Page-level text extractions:

•••••

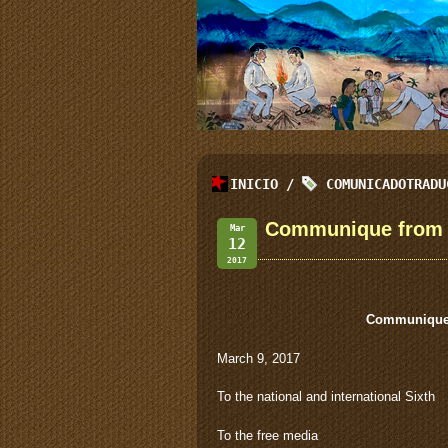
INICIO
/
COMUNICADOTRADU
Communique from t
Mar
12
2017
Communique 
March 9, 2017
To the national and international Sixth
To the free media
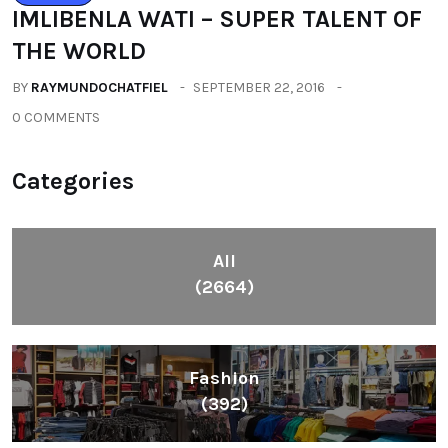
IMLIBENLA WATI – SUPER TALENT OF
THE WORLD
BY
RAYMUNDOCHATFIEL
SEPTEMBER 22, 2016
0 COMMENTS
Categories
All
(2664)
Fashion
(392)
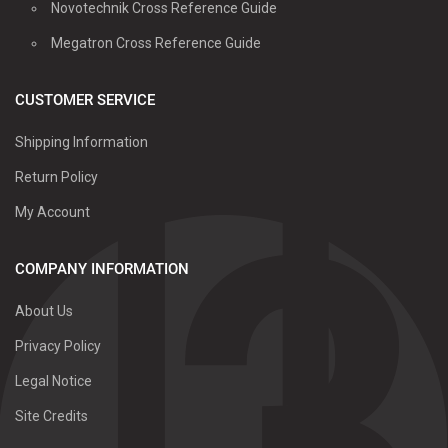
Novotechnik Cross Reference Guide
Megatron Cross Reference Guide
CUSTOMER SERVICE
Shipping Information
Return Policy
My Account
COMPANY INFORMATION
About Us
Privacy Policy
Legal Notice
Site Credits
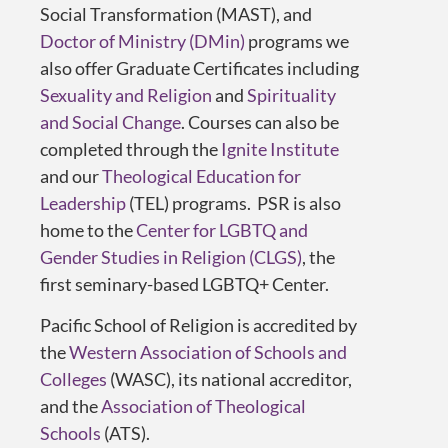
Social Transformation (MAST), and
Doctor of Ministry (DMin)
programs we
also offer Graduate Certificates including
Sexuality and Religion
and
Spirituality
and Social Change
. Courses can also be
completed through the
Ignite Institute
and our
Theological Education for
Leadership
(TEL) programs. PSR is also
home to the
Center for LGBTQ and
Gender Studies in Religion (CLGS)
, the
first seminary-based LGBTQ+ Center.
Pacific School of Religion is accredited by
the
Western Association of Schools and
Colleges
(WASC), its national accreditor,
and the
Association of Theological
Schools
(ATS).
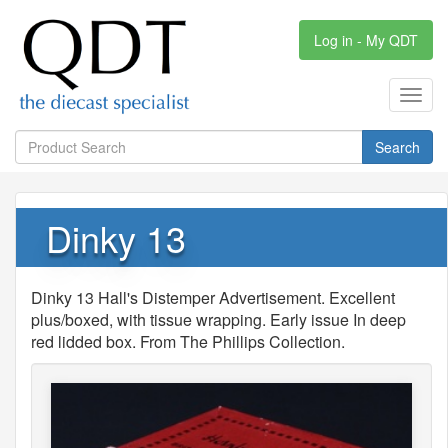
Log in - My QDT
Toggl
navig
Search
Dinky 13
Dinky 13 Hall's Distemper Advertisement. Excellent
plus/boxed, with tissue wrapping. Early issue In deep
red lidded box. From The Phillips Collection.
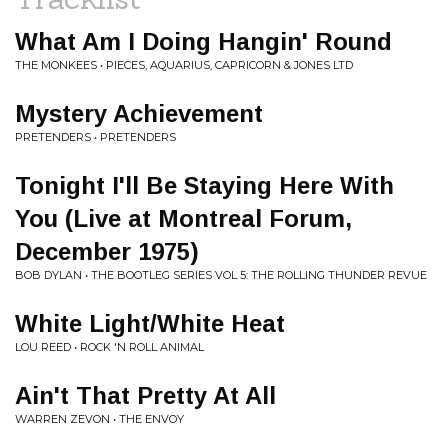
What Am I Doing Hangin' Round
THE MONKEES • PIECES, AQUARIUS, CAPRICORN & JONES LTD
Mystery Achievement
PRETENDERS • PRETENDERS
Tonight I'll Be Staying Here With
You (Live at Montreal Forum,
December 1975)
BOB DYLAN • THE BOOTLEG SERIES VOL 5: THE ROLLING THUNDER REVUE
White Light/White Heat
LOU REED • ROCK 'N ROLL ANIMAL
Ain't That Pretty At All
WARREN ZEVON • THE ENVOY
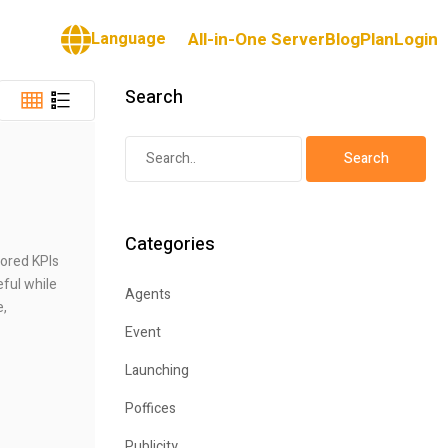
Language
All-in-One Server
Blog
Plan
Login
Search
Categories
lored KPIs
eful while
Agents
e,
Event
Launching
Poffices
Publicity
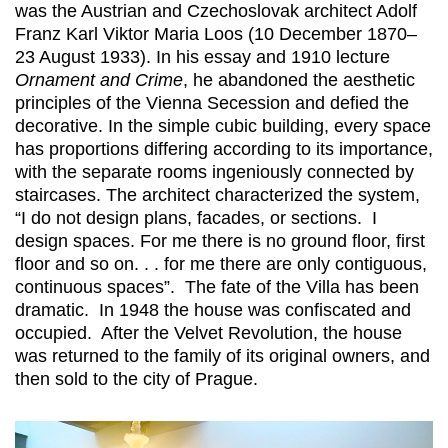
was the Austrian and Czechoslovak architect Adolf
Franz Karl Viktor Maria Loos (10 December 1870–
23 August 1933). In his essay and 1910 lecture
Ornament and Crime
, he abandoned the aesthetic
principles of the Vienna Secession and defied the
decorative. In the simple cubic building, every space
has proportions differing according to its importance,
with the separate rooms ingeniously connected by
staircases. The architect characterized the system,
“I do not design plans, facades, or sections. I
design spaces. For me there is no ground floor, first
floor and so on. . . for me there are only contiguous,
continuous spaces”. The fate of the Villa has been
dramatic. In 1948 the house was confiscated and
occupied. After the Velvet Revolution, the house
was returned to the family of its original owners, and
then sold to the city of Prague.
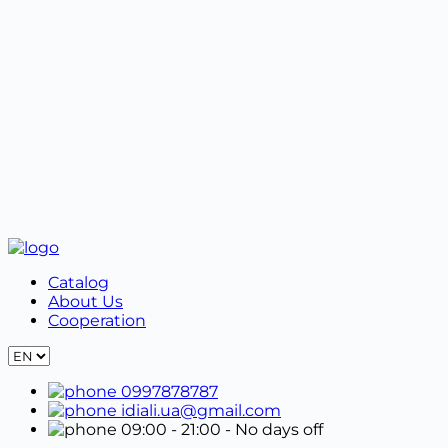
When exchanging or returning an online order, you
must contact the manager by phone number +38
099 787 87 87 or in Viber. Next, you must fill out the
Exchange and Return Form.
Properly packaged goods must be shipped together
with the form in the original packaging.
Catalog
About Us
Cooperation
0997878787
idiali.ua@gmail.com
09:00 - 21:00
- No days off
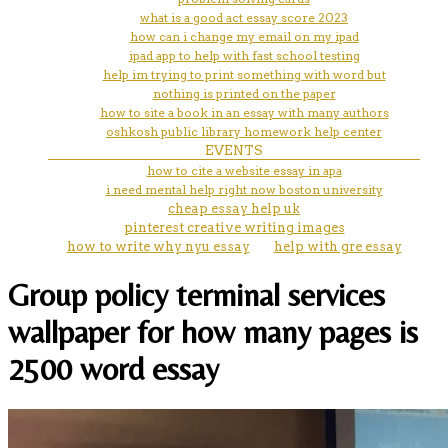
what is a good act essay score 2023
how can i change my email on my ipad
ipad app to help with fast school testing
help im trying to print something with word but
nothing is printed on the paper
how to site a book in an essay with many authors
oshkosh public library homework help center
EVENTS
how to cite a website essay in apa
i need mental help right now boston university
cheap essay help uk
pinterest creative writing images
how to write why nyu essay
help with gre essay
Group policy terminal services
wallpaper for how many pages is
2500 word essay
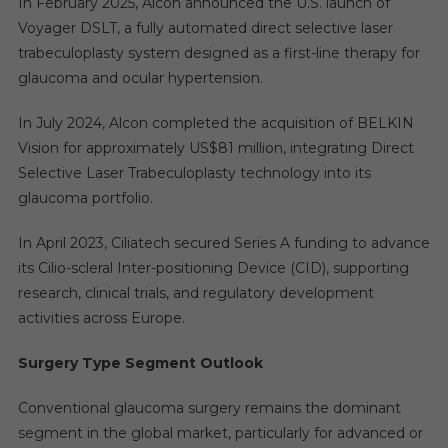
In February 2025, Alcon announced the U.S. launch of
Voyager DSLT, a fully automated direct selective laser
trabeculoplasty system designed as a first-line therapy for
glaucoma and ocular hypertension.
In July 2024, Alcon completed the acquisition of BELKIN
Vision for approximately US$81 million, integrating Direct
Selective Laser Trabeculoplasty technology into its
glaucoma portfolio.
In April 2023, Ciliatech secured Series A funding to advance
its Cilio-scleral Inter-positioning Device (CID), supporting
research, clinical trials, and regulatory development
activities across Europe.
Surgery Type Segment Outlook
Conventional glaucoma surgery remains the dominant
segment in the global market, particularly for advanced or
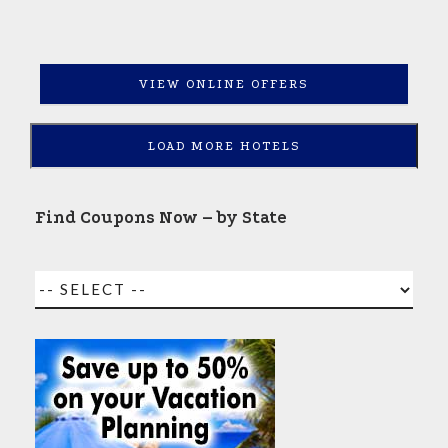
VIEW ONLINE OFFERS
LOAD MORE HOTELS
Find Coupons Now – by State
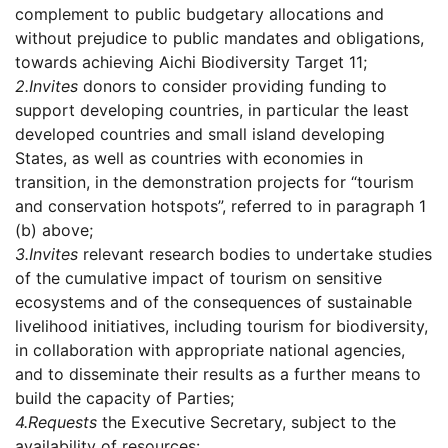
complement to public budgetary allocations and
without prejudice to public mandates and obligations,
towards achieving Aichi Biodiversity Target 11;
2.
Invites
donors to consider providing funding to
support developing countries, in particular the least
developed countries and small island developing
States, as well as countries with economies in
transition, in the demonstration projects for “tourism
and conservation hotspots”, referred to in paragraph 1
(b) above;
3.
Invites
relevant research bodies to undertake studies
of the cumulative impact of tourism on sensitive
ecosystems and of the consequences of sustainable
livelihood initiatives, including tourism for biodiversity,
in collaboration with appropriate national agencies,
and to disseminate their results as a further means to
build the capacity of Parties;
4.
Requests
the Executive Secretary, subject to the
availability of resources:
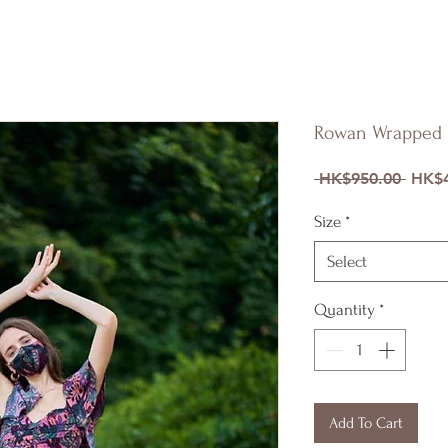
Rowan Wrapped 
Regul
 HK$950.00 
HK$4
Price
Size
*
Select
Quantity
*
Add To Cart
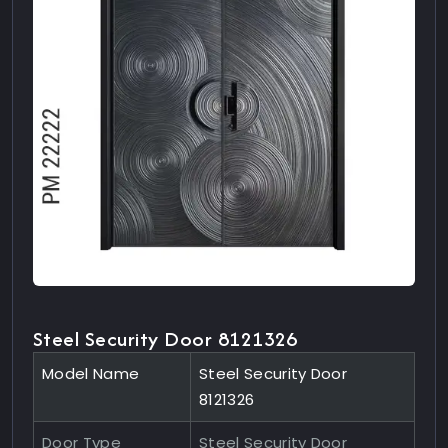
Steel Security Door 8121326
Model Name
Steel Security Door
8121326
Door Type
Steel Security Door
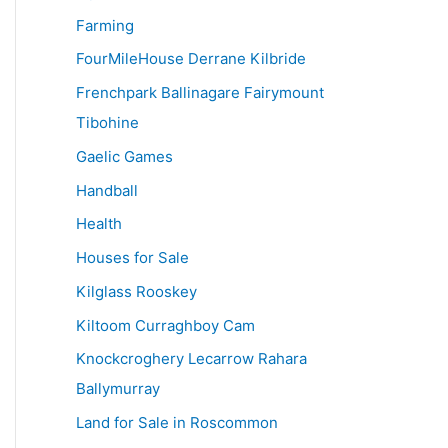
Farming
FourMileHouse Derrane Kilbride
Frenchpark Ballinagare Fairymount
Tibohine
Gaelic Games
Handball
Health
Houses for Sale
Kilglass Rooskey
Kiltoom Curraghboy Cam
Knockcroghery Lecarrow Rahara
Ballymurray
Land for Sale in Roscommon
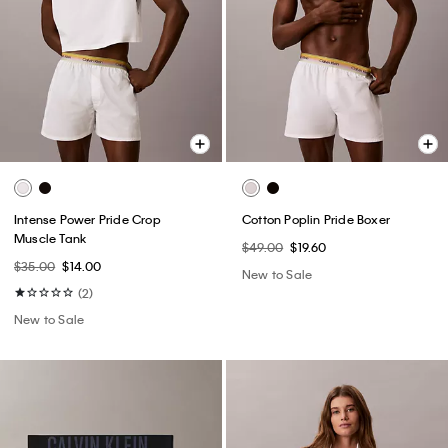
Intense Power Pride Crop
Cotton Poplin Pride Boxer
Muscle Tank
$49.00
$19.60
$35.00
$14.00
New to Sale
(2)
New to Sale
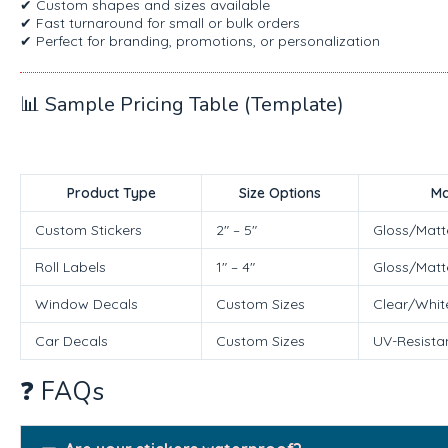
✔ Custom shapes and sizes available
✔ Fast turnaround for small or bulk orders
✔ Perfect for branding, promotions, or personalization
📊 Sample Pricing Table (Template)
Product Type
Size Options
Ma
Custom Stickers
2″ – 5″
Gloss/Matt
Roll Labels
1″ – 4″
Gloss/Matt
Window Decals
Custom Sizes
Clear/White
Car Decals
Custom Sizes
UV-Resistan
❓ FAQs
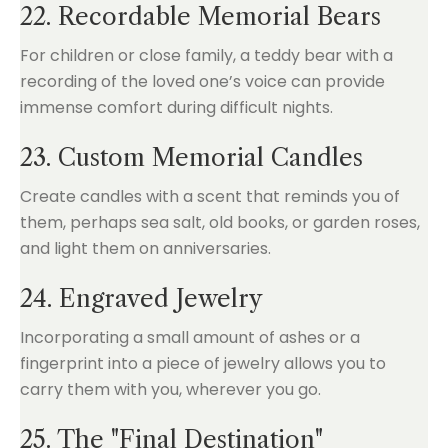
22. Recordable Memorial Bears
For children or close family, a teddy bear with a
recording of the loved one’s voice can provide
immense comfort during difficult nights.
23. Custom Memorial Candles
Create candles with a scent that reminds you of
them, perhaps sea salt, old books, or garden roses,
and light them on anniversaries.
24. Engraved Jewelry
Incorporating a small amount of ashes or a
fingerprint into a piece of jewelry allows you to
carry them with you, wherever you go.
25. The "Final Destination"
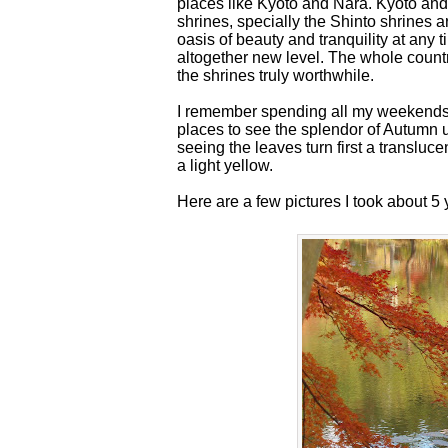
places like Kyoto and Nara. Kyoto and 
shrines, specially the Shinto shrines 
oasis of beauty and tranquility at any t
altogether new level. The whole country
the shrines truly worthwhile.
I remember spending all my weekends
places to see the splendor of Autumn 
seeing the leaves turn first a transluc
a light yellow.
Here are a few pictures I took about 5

•••••

> **Instructions to follow**: The entries above need to be output again in full, exactly, and without pictures.

> **Response to the task**:
INICIO
/
COMUNICADOTRADU
Communique from t
Mar
12
2017
Communique 
March 9, 2017
To the national and international Sixth
To the free media
IMLIBENLA WATI – SUPER TALENT OF
THE WORLD
BY
RAYMUNDOCHATFIEL
SEPTEMBER 22, 2016
0 COMMENTS
Categories
All
(2664)
Fashion
(392)
Novotechnik Cross Reference Guide
Megatron Cross Reference Guide
CUSTOMER SERVICE
Shipping Information
Return Policy
My Account
COMPANY INFORMATION
About Us
Privacy Policy
Legal Notice
Site Credits
Social Transformation (MAST), and
Doctor of Ministry (DMin)
programs we
also offer Graduate Certificates including
Sexuality and Religion
and
Spirituality
and Social Change
. Courses can also be
completed through the
Ignite Institute
and our
Theological Education for
Leadership
(TEL) programs. PSR is also
home to the
Center for LGBTQ and
Gender Studies in Religion (CLGS)
, the
first seminary-based LGBTQ+ Center.
Pacific School of Religion is accredited by
the
Western Association of Schools and
Colleges
(WASC), its national accreditor,
and the
Association of Theological
Schools
(ATS).
Log in - My QDT
Toggl
navig
Search
Dinky 13
Dinky 13 Hall's Distemper Advertisement. Excellent
plus/boxed, with tissue wrapping. Early issue In deep
red lidded box. From The Phillips Collection.
What Am I Doing Hangin' Round
THE MONKEES • PIECES, AQUARIUS, CAPRICORN & JONES LTD
Mystery Achievement
PRETENDERS • PRETENDERS
Tonight I'll Be Staying Here With
You (Live at Montreal Forum,
December 1975)
BOB DYLAN • THE BOOTLEG SERIES VOL 5: THE ROLLING THUNDER REVUE
White Light/White Heat
LOU REED • ROCK 'N ROLL ANIMAL
Ain't That Pretty At All
WARREN ZEVON • THE ENVOY
Language
All-in-One Server
Blog
Plan
Login
Search
Categories
lored KPIs
eful while
Agents
e,
Event
Launching
Poffices
Publicity
was the Austrian and Czechoslovak architect Adolf
Franz Karl Viktor Maria Loos (10 December 1870–
23 August 1933). In his essay and 1910 lecture
Ornament and Crime
, he abandoned the aesthetic
principles of the Vienna Secession and defied the
decorative. In the simple cubic building, every space
has proportions differing according to its importance,
with the separate rooms ingeniously connected by
staircases. The architect characterized the system,
“I do not design plans, facades, or sections. I
design spaces. For me there is no ground floor, first
floor and so on. . . for me there are only contiguous,
continuous spaces”. The fate of the Villa has been
dramatic. In 1948 the house was confiscated and
occupied. After the Velvet Revolution, the house
was returned to the family of its original owners, and
then sold to the city of Prague.
When exchanging or returning an online order, you
must contact the manager by phone number +38
099 787 87 87 or in Viber. Next, you must fill out the
Exchange and Return Form.
Properly packaged goods must be shipped together
with the form in the original packaging.
Catalog
About Us
Cooperation
0997878787
idiali.ua@gmail.com
09:00 - 21:00
- No days off
what is a good act essay score 2023
how can i change my email on my ipad
ipad app to help with fast school testing
help im trying to print something with word but
nothing is printed on the paper
how to site a book in an essay with many authors
oshkosh public library homework help center
EVENTS
how to cite a website essay in apa
i need mental help right now boston university
cheap essay help uk
pinterest creative writing images
how to write why nyu essay
help with gre essay
Group policy terminal services
wallpaper for how many pages is
2500 word essay
In February 2025, Alcon announced the U.S. launch of
Voyager DSLT, a fully automated direct selective laser
trabeculoplasty system designed as a first-line therapy for
glaucoma and ocular hypertension.
In July 2024, Alcon completed the acquisition of BELKIN
Vision for approximately US$81 million, integrating Direct
Selective Laser Trabeculoplasty technology into its
glaucoma portfolio.
In April 2023, Ciliatech secured Series A funding to advance
its Cilio-scleral Inter-positioning Device (CID), supporting
research, clinical trials, and regulatory development
activities across Europe.
Surgery Type Segment Outlook
Conventional glaucoma surgery remains the dominant
segment in the global market, particularly for advanced or
VIEW ONLINE OFFERS
LOAD MORE HOTELS
Find Coupons Now – by State
complement to public budgetary allocations and
without prejudice to public mandates and obligations,
towards achieving Aichi Biodiversity Target 11;
2.
Invites
donors to consider providing funding to
support developing countries, in particular the least
developed countries and small island developing
States, as well as countries with economies in
transition, in the demonstration projects for “tourism
and conservation hotspots”, referred to in paragraph 1
(b) above;
3.
Invites
relevant research bodies to undertake studies
of the cumulative impact of tourism on sensitive
ecosystems and of the consequences of sustainable
livelihood initiatives, including tourism for biodiversity,
in collaboration with appropriate national agencies,
and to disseminate their results as a further means to
build the capacity of Parties;
4.
Requests
the Executive Secretary, subject to the
availability of resources:
Rowan Wrapped 
Regul
 HK$950.00 
HK$4
Price
Size
*
Select
Quantity
*
Add To Cart
Steel Security Door 8121326
Model Name
Steel Security Door
8121326
Door Type
Steel Security Door
Farming
FourMileHouse Derrane Kilbride
Frenchpark Ballinagare Fairymount
Tibohine
Gaelic Games
Handball
Health
Houses for Sale
Kilglass Rooskey
Kiltoom Curraghboy Cam
Knockcroghery Lecarrow Rahara
Ballymurray
Land for Sale in Roscommon
Intense Power Pride Crop
Cotton Poplin Pride Boxer
Muscle Tank
$49.00
$19.60
$35.00
$14.00
New to Sale
(2)
New to Sale
✔ Custom shapes and sizes available
✔ Fast turnaround for small or bulk orders
✔ Perfect for branding, promotions, or personalization
📊 Sample Pricing Table (Template)
Product Type
Size Options
Ma
Custom Stickers
2″ – 5″
Gloss/Matt
Roll Labels
1″ – 4″
Gloss/Matt
Window Decals
Custom Sizes
Clear/White
Car Decals
Custom Sizes
UV-Resistan
❓ FAQs
22. Recordable Memorial Bears
For children or close family, a teddy bear with a
recording of the loved one’s voice can provide
immense comfort during difficult nights.
23. Custom Memorial Candles
Create candles with a scent that reminds you of
them, perhaps sea salt, old books, or garden roses,
and light them on anniversaries.
24. Engraved Jewelry
Incorporating a small amount of ashes or a
fingerprint into a piece of jewelry allows you to
carry them with you, wherever you go.
25. The "Final Destination"
places like Kyoto and Nara. Kyoto and 
shrines, specially the Shinto shrines 
oasis of beauty and tranquility at any t
altogether new level. The whole country
the shrines truly worthwhile.
I remember spending all my weekends
places to see the splendor of Autumn 
seeing the leaves turn first a transluc
a light yellow.
Here are a few pictures I took about 5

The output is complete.